正直ガンダムの中でも外伝的な扱いのGガンを知っているだけならまだしも、女性型の造形をしているノーベルガンダムまで知っているとは。
自分の好きなものを相手が知っているというだけで、多少なり心のガードが下がるわね。

☮July>>実物を見たことはないが、なんとなく知ってるよ
▣June>>惜しいな、画像を送ってやりたいくらいですわ
☮July>>そうしてほしいのはやまやまだが、そう言う機能はないみたいでね
☮July>>ああ、まずいな、そろそろ診察の時間だ
▣June>>何ッ!?
☮July>>今度また、そのノーベルガンダムについて教えてくれ
▣June>>もちろん!
☮July>>もう少し話したかったが、また明日にしよう。
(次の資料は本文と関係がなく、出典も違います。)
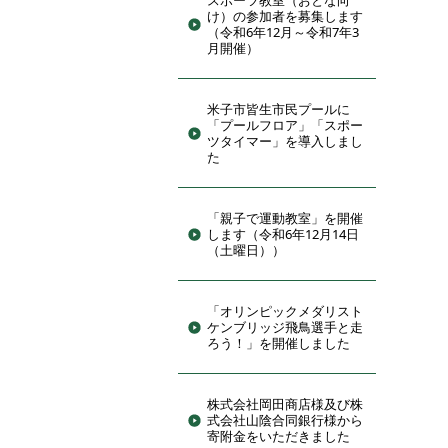
スポーツ教室（おとな向
け）の参加者を募集します
（令和6年12月～令和7年3
月開催）
米子市皆生市民プールに
「プールフロア」「スポー
ツタイマー」を導入しまし
た
「親子で運動教室」を開催
します（令和6年12月14日
（土曜日））
「オリンピックメダリスト
ケンブリッジ飛鳥選手と走
ろう！」を開催しました
株式会社岡田商店様及び株
式会社山陰合同銀行様から
寄附金をいただきました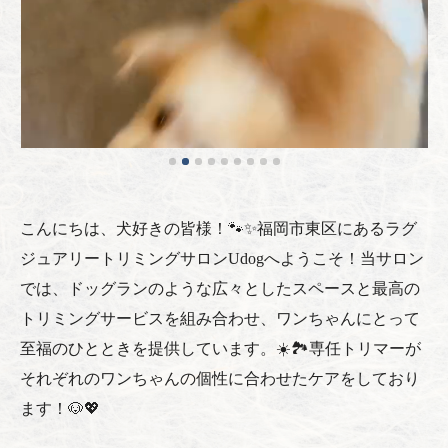
こんにちは、犬好きの皆様！🐾✨福岡市東区にあるラグ
ジュアリートリミングサロンUdogへようこそ！当サロン
では、ドッグランのような広々としたスペースと最高の
トリミングサービスを組み合わせ、ワンちゃんにとって
至福のひとときを提供しています。☀️🏞️専任トリマーが
それぞれのワンちゃんの個性に合わせたケアをしており
ます！🐶💖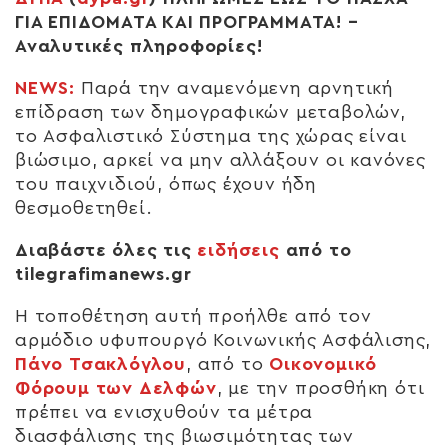
ΓΙΑ ΕΠΙΔΟΜΑΤΑ ΚΑΙ ΠΡΟΓΡΑΜΜΑΤΑ! –
Αναλυτικές πληροφορίες!
NEWS:
Παρά την αναμενόμενη αρνητική
επίδραση των δημογραφικών μεταβολών,
το Ασφαλιστικό Σύστημα της χώρας είναι
βιώσιμο, αρκεί να μην αλλάξουν οι κανόνες
του παιχνιδιού, όπως έχουν ήδη
θεσμοθετηθεί.
Διαβάστε όλες τις
ειδήσεις
από το
tilegrafimanews.gr
Η τοποθέτηση αυτή προήλθε από τον
αρμόδιο υφυπουργό Κοινωνικής Ασφάλισης,
Πάνο Τσακλόγλου
, από το
Οικονομικό
Φόρουμ των Δελφών
, με την προσθήκη ότι
πρέπει να ενισχυθούν τα μέτρα
διασφάλισης της βιωσιμότητας των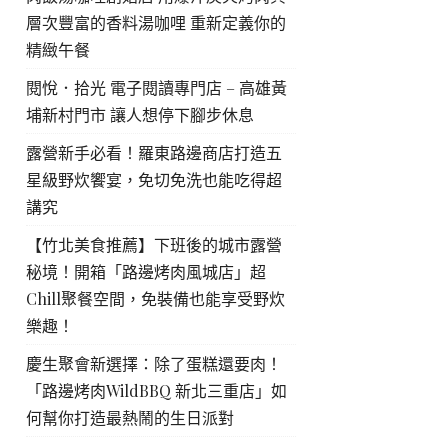
層次豐富的香料湯咖哩 重新定義你的
精緻午餐
閱悅．拾光 電子閱讀專門店 – 高雄黃
埔新村門市 讓人想停下腳步休息
露營新手必看！羅東路邊商店打造五
星級野炊饗宴，免切免洗也能吃得超
講究
【竹北美食推薦】下班後的城市露營
秘境！開箱「路邊烤肉風城店」超
Chill聚餐空間，免裝備也能享受野炊
樂趣！
慶生聚會新選擇：除了蛋糕還要肉！
「路邊烤肉WildBBQ 新北三重店」如
何幫你打造最熱鬧的生日派對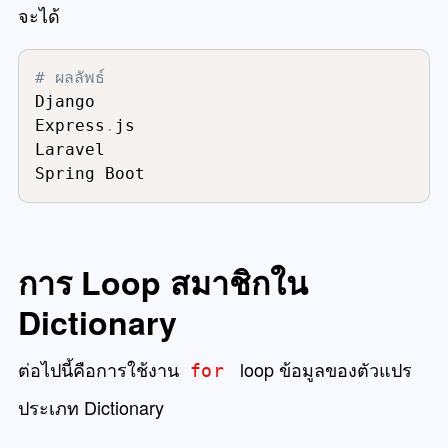
จะได้
# ผลลัพธ์
Django

Express
.
js

Laravel

Spring Boot
การ Loop สมาชิกใน
Dictionary
ต่อไปนี้คือการใช้งาน
loop ข้อมูลของตัวแปร
for
ประเภท Dictionary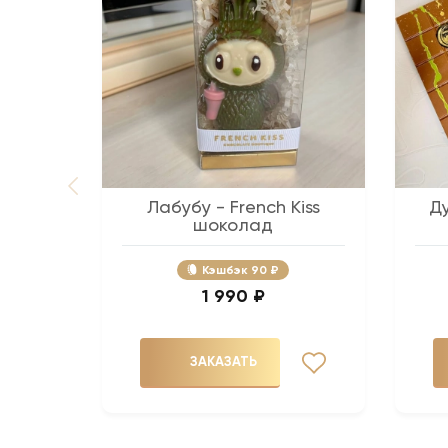
Лабубу - French Kiss
Д
шоколад
Кэшбэк
90 ₽
1 990 ₽
ЗАКАЗАТЬ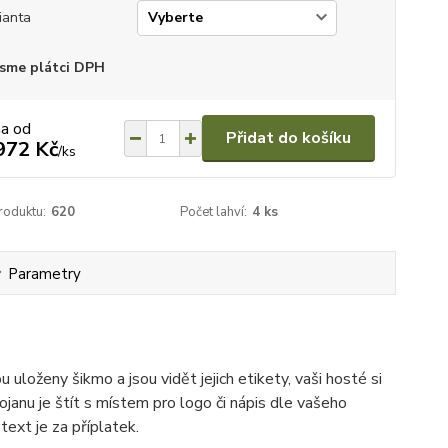
ianta
sme plátci DPH
na od
Přidat do košíku
972 Kč
/
ks
roduktu:
620
Počet lahví:
4 ks
Parametry
 uloženy šikmo a jsou vidět jejich etikety, vaši hosté si
ojanu je štít s místem pro logo či nápis dle vašeho
 text je za příplatek.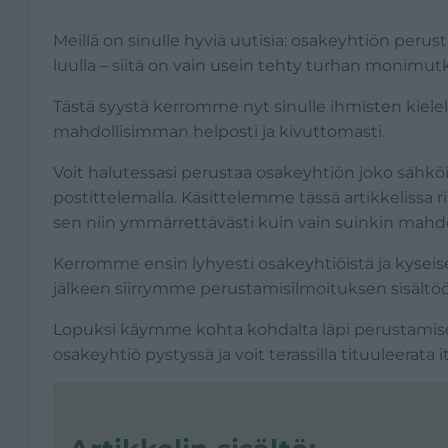
Meillä on sinulle hyviä uutisia: osakeyhtiön perus
luulla – siitä on vain usein tehty turhan monimut
Tästä syystä kerromme nyt sinulle ihmisten kiele
mahdollisimman helposti ja kivuttomasti.
Voit halutessasi perustaa osakeyhtiön joko sähköi
postittelemalla. Käsittelemme tässä artikkelis
sen niin ymmärrettävästi kuin vain suinkin mahdol
Kerromme ensin lyhyesti osakeyhtiöistä ja kyseis
jälkeen siirrymme perustamisilmoituksen sisältöön
Lopuksi käymme kohta kohdalta läpi perustamisen 
osakeyhtiö pystyssä ja voit terassilla tituuleerata i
またこちらからかけるよ
☮July>>cmd  - logout July

お互いの年齢と出身国、ガンダムを知っていることしかわからなかった。
少なくとも「診察」があるってことは病院としての機能はあるらしい。
最後に俺は、明日Julyがチャットを見てくれることを祈って一文だけ添える。

▣June>>代わりに、歌ってた曲の名前、後で教えてください
▣June>>聞き覚えがあるけど名前を思い出せなくてもやもやする

俺はペットボトルに入っているまがまがしい黄色の栄養ドリンクを一気に飲み干すと、疲れがどっと出たのかベッドに倒れ込み、そのまま寝てしまった。